简体   繁体   English

如何在Python3中替换完整字符串而不是仅替换子字符串

[英]How to replace full string instead of just sub string in Python3

I have bunch of input files and need to replace few strings in them. 我有一堆输入文件,需要替换其中的几个字符串。 First I created a dictionary using of key value pairs using regex. 首先,我使用正则表达式使用键值对创建了一个字典。 Dictionary contains key(string to be replaced) and value(replacement). 字典包含键(要替换的字符串)和值(替换)。

Example line in input file: Details of first student are FullName ="ABC XYZ KLM" FirstName ="ABC" ID = "123" 输入文件中的示例行:第一个学生的详细信息为FullName =“ ABC XYZ KLM” FirstName =“ ABC” ID =“ 123”

My dictionary would be -> 我的字典是->

student = {
    'ABC':'Student Firstname',
    'ABC XYZ KLM':'Student Fullname',
    '123':'Student ID'
    }

I am using string replace() to do the replacement like this: 我正在使用字符串replace()进行如下替换:

for line in inputfile1:
    for src, dst in student.items():
          line = line.replace(src,dst)

My output is coming as: Details of first student are FullName =" Student Firstname XYZ KLM " FirstName ="Student Firstname" ID = "Student ID" 我的输出如下:第一位学生的详细信息为FullName =“ Student Firstname XYZ KLM ” FirstName =“ Student Firstname” ID =“ Student ID”

What I am looking for is: Details of first student are FullName =" Student Fullname " FirstName ="Student Firstname" ID = "Student ID" 我要寻找的是:第一位学生的详细信息是FullName =“ Student Fullname ” FirstName =“ Student Firstname” ID =“ Student ID”

Can you please help me with figuring this out? 您能帮我解决这个问题吗?

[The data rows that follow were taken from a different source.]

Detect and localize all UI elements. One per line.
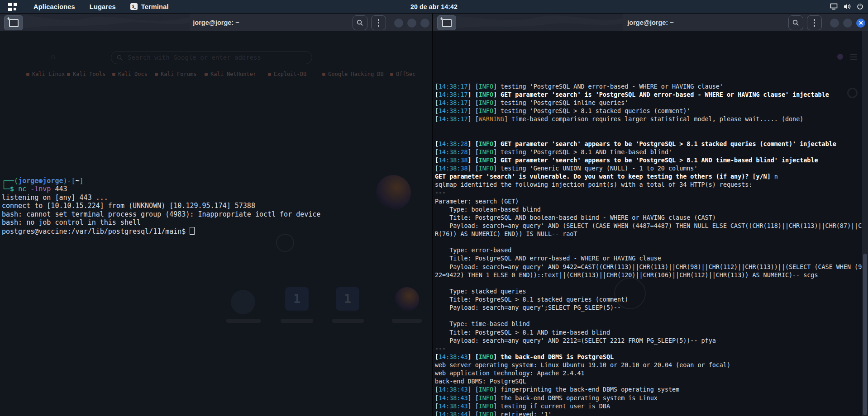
ghost-desktop-icon <box>231 290 255 314</box>
search-icon <box>357 19 363 26</box>
power-icon[interactable] <box>857 3 863 10</box>
new-tab-icon <box>442 19 452 27</box>
ghost-search-placeholder: Search with Google or enter address <box>128 53 261 62</box>
left-terminal-body[interactable]: ⌂ Search with Google or enter address Ka… <box>0 31 432 416</box>
clock[interactable]: 20 de abr 14:42 <box>0 3 868 10</box>
top-panel: Aplicaciones Lugares $_ Terminal 20 de a… <box>0 0 868 13</box>
terminal-line: listening on [any] 443 ... <box>2 194 432 202</box>
scrollbar[interactable] <box>862 31 868 416</box>
right-terminal-body[interactable]: [14:38:17] [INFO] testing 'PostgreSQL AN… <box>433 31 868 416</box>
ghost-bookmark: Kali Forums <box>155 70 196 79</box>
terminal-line: sqlmap identified the following injectio… <box>435 181 868 189</box>
maximize-button[interactable] <box>407 19 416 28</box>
terminal-window-left: jorge@jorge: ~ ⌂ Search with <box>0 14 432 416</box>
terminal-line: [14:38:43] [INFO] the back-end DBMS is P… <box>435 353 868 361</box>
ghost-extension-icon <box>837 54 843 60</box>
ghost-bookmark: Kali Tools <box>67 70 105 79</box>
terminal-line: ┌──(jorge⊛jorge)-[~] <box>2 177 432 185</box>
new-tab-button[interactable] <box>4 15 23 30</box>
terminal-line: [14:38:17] [WARNING] time-based comparis… <box>435 115 868 123</box>
terminal-line: connect to [10.10.15.224] from (UNKNOWN)… <box>2 202 432 210</box>
ghost-ring <box>276 234 294 252</box>
terminal-line: Parameter: search (GET) <box>435 198 868 206</box>
ghost-bookmark: OffSec <box>390 70 415 79</box>
minimize-button[interactable] <box>830 19 839 28</box>
terminal-line: └─$ nc -lnvp 443 <box>2 185 432 194</box>
minimize-button[interactable] <box>394 19 403 28</box>
kebab-icon <box>814 19 816 27</box>
close-button[interactable] <box>420 19 429 28</box>
menu-kebab-button[interactable] <box>807 15 822 30</box>
ghost-icon-label <box>392 319 422 323</box>
new-tab-icon <box>9 19 19 27</box>
kali-dragon-watermark <box>433 14 623 31</box>
terminal-line: [14:38:43] [INFO] testing if current use… <box>435 402 868 411</box>
display-icon[interactable] <box>830 3 838 10</box>
ghost-home-icon: ⌂ <box>51 52 55 61</box>
terminal-line: bash: cannot set terminal process group … <box>2 210 432 219</box>
terminal-line: [14:38:28] [INFO] testing 'PostgreSQL > … <box>435 148 868 156</box>
maximize-button[interactable] <box>843 19 852 28</box>
terminal-line: Payload: search=any query' AND (SELECT (… <box>435 222 868 230</box>
terminal-line <box>435 238 868 246</box>
ghost-bookmark: Exploit-DB <box>268 70 306 79</box>
ghost-desktop-icon-firefox <box>395 287 419 312</box>
terminal-line: Title: PostgreSQL AND boolean-based blin… <box>435 214 868 222</box>
terminal-line: 22=9422) THEN 1 ELSE 0 END))::text||(CHR… <box>435 271 868 279</box>
close-icon <box>859 21 863 25</box>
scrollbar-thumb[interactable] <box>863 254 867 415</box>
terminal-line: GET parameter 'search' is vulnerable. Do… <box>435 173 868 181</box>
terminal-line: Payload: search=any query' AND 9422=CAST… <box>435 263 868 271</box>
ghost-bookmark: Kali Linux <box>26 70 65 79</box>
terminal-line: Type: error-based <box>435 246 868 255</box>
terminal-line: web application technology: Apache 2.4.4… <box>435 369 868 378</box>
terminal-line: postgres@vaccine:/var/lib/postgresql/11/… <box>2 227 432 236</box>
terminal-line: R(76)) AS NUMERIC) END)) IS NULL-- raoT <box>435 230 868 238</box>
terminal-line: [14:38:38] [INFO] GET parameter 'search'… <box>435 156 868 165</box>
ghost-search-bar: Search with Google or enter address <box>111 51 312 64</box>
menu-kebab-button[interactable] <box>371 15 386 30</box>
volume-icon[interactable] <box>844 3 851 10</box>
new-tab-button[interactable] <box>437 15 456 30</box>
terminal-line <box>435 123 868 132</box>
search-button[interactable] <box>353 15 367 30</box>
close-button[interactable] <box>856 19 865 28</box>
ghost-bookmark: Google Hacking DB <box>322 70 384 79</box>
terminal-line: [14:38:28] [INFO] GET parameter 'search'… <box>435 140 868 148</box>
terminal-line: Type: boolean-based blind <box>435 206 868 214</box>
terminal-line: Title: PostgreSQL > 8.1 stacked queries … <box>435 296 868 304</box>
ghost-desktop-icon-vm2: 1 <box>336 287 359 311</box>
kali-dragon-watermark <box>0 14 190 31</box>
terminal-line: [14:38:17] [INFO] GET parameter 'search'… <box>435 91 868 99</box>
terminal-line: [14:38:17] [INFO] testing 'PostgreSQL AN… <box>435 83 868 91</box>
desktop: Aplicaciones Lugares $_ Terminal 20 de a… <box>0 0 868 416</box>
search-button[interactable] <box>788 15 803 30</box>
ghost-icon-label <box>281 319 313 323</box>
left-terminal-titlebar[interactable]: jorge@jorge: ~ <box>0 14 432 32</box>
ghost-bookmark: Kali NetHunter <box>205 70 256 79</box>
terminal-line: back-end DBMS: PostgreSQL <box>435 378 868 386</box>
right-terminal-titlebar[interactable]: jorge@jorge: ~ <box>433 14 868 32</box>
terminal-line: bash: no job control in this shell <box>2 218 432 227</box>
terminal-line: Type: time-based blind <box>435 320 868 328</box>
terminal-line <box>435 132 868 140</box>
terminal-line: --- <box>435 345 868 353</box>
terminal-cursor <box>190 227 195 235</box>
ghost-bookmark: Kali Docs <box>112 70 148 79</box>
terminal-line: [14:38:17] [INFO] testing 'PostgreSQL > … <box>435 107 868 115</box>
ghost-search-icon <box>117 55 123 61</box>
terminal-line: [14:38:38] [INFO] testing 'Generic UNION… <box>435 165 868 173</box>
terminal-window-right: jorge@jorge: ~ <box>433 14 868 416</box>
terminal-line: Title: PostgreSQL > 8.1 AND time-based b… <box>435 329 868 337</box>
kebab-icon <box>378 19 380 27</box>
terminal-line: [14:38:43] [INFO] fingerprinting the bac… <box>435 386 868 394</box>
terminal-line: Payload: search=any query';SELECT PG_SLE… <box>435 304 868 312</box>
terminal-line <box>435 312 868 320</box>
terminal-line: Payload: search=any query' AND 2212=(SEL… <box>435 337 868 345</box>
terminal-line: [14:38:43] [INFO] the back-end DBMS oper… <box>435 394 868 402</box>
ghost-icon-label <box>226 319 261 323</box>
terminal-line: Title: PostgreSQL AND error-based - WHER… <box>435 255 868 263</box>
terminal-line: [14:38:44] [INFO] retrieved: '1' <box>435 411 868 416</box>
terminal-line: --- <box>435 189 868 197</box>
terminal-line: Type: stacked queries <box>435 288 868 296</box>
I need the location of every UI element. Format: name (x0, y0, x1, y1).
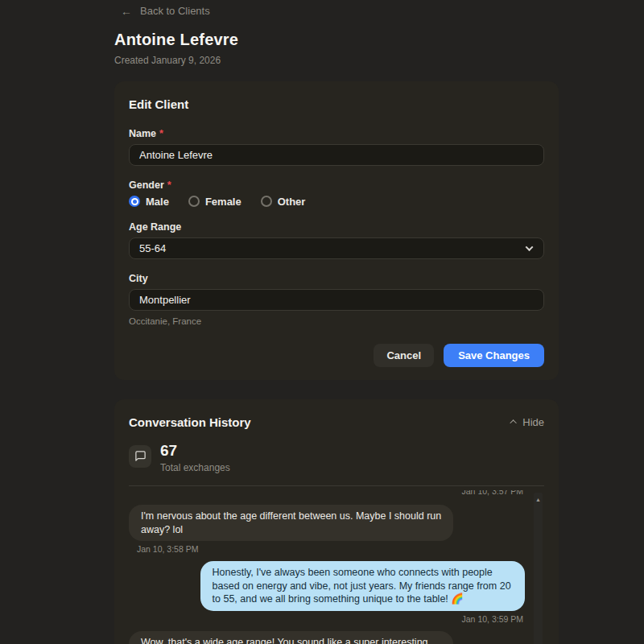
conversation-heading: Conversation History (129, 415, 251, 429)
page-title: Antoine Lefevre (114, 31, 559, 49)
back-to-clients-link[interactable]: ← Back to Clients (114, 0, 210, 17)
age-range-label: Age Range (129, 221, 544, 233)
chat-message: Wow, that's a wide age range! You sound … (129, 631, 525, 644)
back-link-label: Back to Clients (140, 5, 210, 17)
city-label: City (129, 273, 544, 284)
page-header: ← Back to Clients Antoine Lefevre Create… (114, 0, 559, 66)
back-arrow-icon: ← (121, 6, 132, 17)
age-range-select[interactable]: 55-64 (129, 237, 544, 259)
chat-bubble: I'm nervous about the age different betw… (129, 505, 453, 541)
exchange-stats: 67 Total exchanges (129, 443, 544, 474)
name-field: Name * (129, 128, 544, 166)
gender-option-other[interactable]: Other (261, 196, 306, 208)
age-range-field: Age Range 55-64 (129, 221, 544, 259)
chat-message: Honestly, I've always been someone who c… (129, 561, 525, 624)
gender-option-label: Male (146, 196, 169, 208)
city-input[interactable] (129, 289, 544, 311)
message-timestamp: Jan 10, 3:58 PM (137, 544, 198, 554)
radio-checked-icon[interactable] (129, 196, 140, 207)
chat-bubble: Wow, that's a wide age range! You sound … (129, 631, 453, 644)
chevron-down-icon (526, 243, 534, 251)
chevron-up-icon (510, 419, 517, 426)
conversation-history-card: Conversation History Hide 67 Total excha… (114, 399, 559, 644)
cancel-button[interactable]: Cancel (374, 344, 434, 367)
chat-area: Jan 10, 3:57 PMI'm nervous about the age… (129, 489, 544, 644)
chat-bubble: Honestly, I've always been someone who c… (200, 561, 525, 611)
gender-option-label: Other (278, 196, 306, 208)
city-field: City Occitanie, France (129, 273, 544, 326)
save-changes-button[interactable]: Save Changes (444, 344, 544, 367)
radio-unchecked-icon[interactable] (261, 196, 272, 207)
chat-bubble-icon (129, 445, 151, 468)
gender-radio-group: Male Female Other (129, 196, 544, 208)
chat-message: Jan 10, 3:57 PM (129, 490, 525, 498)
hide-label: Hide (522, 416, 544, 428)
city-helper-text: Occitanie, France (129, 316, 544, 326)
form-actions: Cancel Save Changes (129, 344, 544, 367)
gender-label: Gender * (129, 180, 544, 191)
total-exchanges-label: Total exchanges (160, 462, 230, 473)
gender-field: Gender * Male Female Other (129, 180, 544, 208)
age-range-value: 55-64 (139, 242, 166, 254)
exchange-stats-text: 67 Total exchanges (160, 443, 230, 474)
message-timestamp: Jan 10, 3:57 PM (462, 490, 523, 496)
conversation-header: Conversation History Hide (129, 415, 544, 429)
required-mark: * (167, 180, 171, 191)
radio-unchecked-icon[interactable] (188, 196, 200, 207)
chat-scrollbar[interactable]: ▲ (534, 493, 543, 644)
divider (129, 485, 544, 486)
edit-client-card: Edit Client Name * Gender * Male Female … (114, 81, 559, 380)
chat-messages: Jan 10, 3:57 PMI'm nervous about the age… (129, 489, 525, 644)
hide-toggle[interactable]: Hide (512, 416, 544, 428)
gender-option-male[interactable]: Male (129, 196, 169, 208)
name-input[interactable] (129, 144, 544, 166)
message-timestamp: Jan 10, 3:59 PM (462, 614, 523, 624)
total-exchanges-count: 67 (160, 443, 230, 460)
gender-option-female[interactable]: Female (188, 196, 242, 208)
edit-client-heading: Edit Client (129, 97, 544, 111)
name-label: Name * (129, 128, 544, 139)
gender-option-label: Female (205, 196, 242, 208)
required-mark: * (159, 128, 163, 139)
created-date: Created January 9, 2026 (114, 55, 559, 66)
chat-message: I'm nervous about the age different betw… (129, 505, 525, 554)
scroll-up-arrow-icon[interactable]: ▲ (534, 493, 543, 502)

This is happening because the str.replace(..) start by replacing the ABC string first. 发生这种情况是因为str.replace(..)首先是替换ABC字符串。 You need to make sure that the longest pattern is replaced first. 您需要确保首先替换最长的模式。 To do that, you can follow one of these options: 为此,您可以遵循以下选项之一:

option 1: 选项1:

Use an OrderedDict dictionary instead and put the longest strings to be replace before the shortest: 请改用OrderedDict字典,将要替换的最长字符串放在最短字符串之前:

In [3]: from collections import OrderedDict

In [6]: student = OrderedDict([('ABC XYZ KLM', 'Student Fullname'),  ('ABC', 'Student Firstname'),('123', 'Student ID')])

In [7]: student.items()
Out[7]: 
[('ABC XYZ KLM', 'Student Fullname'),
 ('ABC', 'Student Firstname'),
 ('123', 'Student ID')]

In [8]: line = 'FullName ="ABC XYZ KLM" FirstName ="ABC" ID = "123"' 

In [9]: for src, dst in student.items():
   ...:        line = line.replace(src, dst)
In [10]: line 
Out[10]: 'FullName ="Student Fullname" FirstName ="Student Firstname" ID = "Student ID"'

The overall code looks like this: 整体代码如下所示:

from collections import OrderedDict
student = OrderedDict([('ABC XYZ KLM', 'Student Fullname'),
                       ('ABC', 'Student Firstname'),
                    ('123', 'Student ID')])
line = 'FullName ="ABC XYZ KLM" FirstName ="ABC" ID = "123"' 
for src, dst in student.items():
    line = line.replace(src, dst)

option 2: 选项2:

Also as suggested by @AlexHal in the comments below, you can simply use a list of tuples and sort it based on the longest pattern before replacement, the code will look like this: 同样,正如@AlexHal在下面的注释中所建议的那样,您可以简单地使用元组列表,并根据替换之前最长的模式对它进行排序,代码如下所示:

In [2]: student = [('ABC', 'Student Firstname'),('123', 'Student ID'), ('ABC XYZ KLM', 'Student Fullname')]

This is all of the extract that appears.